The Nantahala Gorge provides the state of North Carolina with its first canopy tour. The Nantahala Gorge Canopy Tours opened July, 2009 and is the first zipline/canopy tour facility in the area. The attraction is a three-hour or half a mile (20 acres) experience that simulates flying and is naturally fueled by gravity with a gradual 3 percent elevation change. A canopy ranger will point out the forest's natural features and will also inform people with the cultural and history of the gorge.
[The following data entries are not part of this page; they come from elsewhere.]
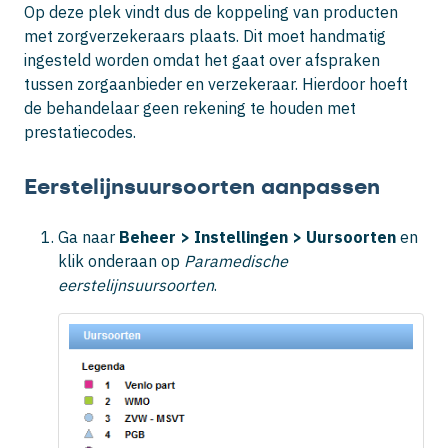
Op deze plek vindt dus de koppeling van producten
met zorgverzekeraars plaats. Dit moet handmatig
ingesteld worden omdat het gaat over afspraken
tussen zorgaanbieder en verzekeraar. Hierdoor hoeft
de behandelaar geen rekening te houden met
prestatiecodes.
Eerstelijnsuursoorten aanpassen
Ga naar
Beheer >
Instellingen >
Uursoorten
en
klik onderaan op
Paramedische
eerstelijnsuursoorten
.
===Nantahala Outdoor Center===
The Nantahala Outdoor Center was founded in 1972 in Bryson City, North Carolina. The center is known for offering guided trips of kayaking, canoeing, and rafting trips. A man named John Burton started working at the Nantahala Outdoor Center when it first opened and soon became president of the center. He also competed in the 1972 Summer Olympic games in Munich when whitewater slalom became a sport. It is now a part of a facility where the U.S. Olympic athletes in kayak and canoe events train. Other than kayaking, canoeing, and whitewater rafting, the Nantahala Outdoor Center offers a variety of other fully guided things such as: fly-fishing, hiking, nature photography, train rides, and mountain biking. The center also has a clothing store, lodging, and three restaurants.